The queue for the chiropractic tent was so long that the wait time was between 4-5 hours; over the course of three days, the team of chiropractors saw over 9000 patients. They performed adjustments on any subluxations found within the spinal joints, releasing the body’s potential for healing. This was prefaced with a short, educational health talk from Lynn McAvenia of ChiroEurope. I asked Sarah if anything surprised her about their reception in Mumbai, to which she answered, without hesitation, “the sheer gratitude of the people we were able to serve. How far they travel, how long they are willing to wait for an adjustment, and how thankful they are for it. They place such value in it, they must see and feel the benefit of it in such a way that makes them hold their adjustments with deep reverence.
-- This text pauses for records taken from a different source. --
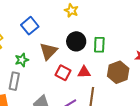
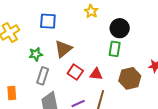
blue square: (30, 26) -> (48, 21), turned 36
black circle: (76, 41) -> (120, 28), moved
gray rectangle: (14, 81) -> (43, 76), moved

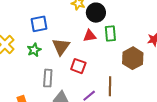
black circle: (120, 28) -> (96, 13), moved
green star: (36, 54) -> (34, 50), moved
red triangle: (96, 74) -> (90, 36), moved

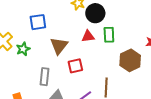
green star: (34, 50) -> (23, 49), moved
red square: (78, 66) -> (75, 66), turned -35

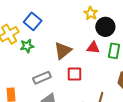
blue square: (38, 22) -> (33, 21), moved, turned 36
gray rectangle: (44, 77) -> (42, 78), turned 48

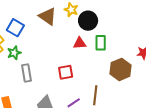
brown triangle: (63, 51) -> (48, 16), moved, turned -36
gray rectangle: (42, 78) -> (27, 73), moved, turned -66

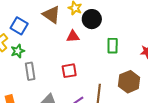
red triangle: (80, 43) -> (73, 36), moved
green rectangle: (101, 43) -> (113, 46), moved
brown hexagon: (121, 69) -> (129, 82), moved

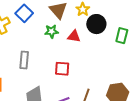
green rectangle: (113, 46) -> (122, 36), moved
green star: (18, 51) -> (51, 31), moved

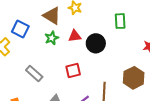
black circle: (96, 24) -> (96, 43), moved
gray rectangle: (24, 60) -> (34, 74), turned -36

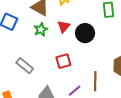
red triangle: (75, 36) -> (64, 27), turned -40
People with hardly any mobility at all were getting down on the floor to kiss their chiropractors’ feet in thanks.” Similarly, Liam was touched by how “the people we were adjusting and the volunteers were just so happy and grateful”.

In addition to the crowd of 1.5 million attendees, around 10 million people watch Satguru Mata Ji’s televised evening addresses from their homes during the Samagam. These addresses are usually dedicated to teaching wisdom and values, but on the closing address of the 52nd Samagam Satguru Mata Ji made a special tribute to the chiropractic team and gave deep thanks for their work, even inviting them on stage for a photograph. No other healthcare profession represented at the event was granted the same honour, so this was a particularly significant gesture of gratitude and endorsement from both her and from the Mission as a whole – it even made it into the press release account from that evening. One of the people that Sarah worked alongside was a German ex-orthopaedic surgeon who had retrained as a chiropractor. She had attended the Samagam volunteering in the chiropractic tent for a few years already and had incredible stories to tell about the difference that the adjustments she performed there had made to patients’ mobility. Some even returned to her year on year, and the progress she saw them make was astounding to her.

 “My perception of my profession has totally shifted. I never truly appreciated the true, pure power of an adjustment, and of the human body in its ability to heal. I’ve also never been so sharply and intensely focused and present during my adjustments before. It’s so tempting to try to fill up time with polite waffle, but that also distracts from the actual task at hand, which is healing. The energy at the Samagam was so open, embracing and gracious, and buzzing with positivity, it really created an atmosphere which promoted healing; this is something I was never fully convinced on before, but now that I’ve witnessed it first-hand I totally get how it can transform the adjustments that we deliver and promote the effects that we are having as chiropractors on our patients.” Liam Rice agreed: “working in an atmosphere like that with other chiros was really special and helped with the healing process physically and mentally for everyone involved.”

“I was uncharacteristically nervous before going on the trip”, Sarah admitted, “until I remembered something Matt Allen had said to me before—it’s not about me. It’s about the patients. That’s a mindset I need to really reinforce with myself, and carry back into clinic with me here in Bristol.”

Sarah emphasised to me that volunteering on the chiropractic team at the 52nd Samagram was the single most significant thing that she has done her whole ten years in the chiropractic profession.

“I finally know exactly how I want to practice” she told me, beaming.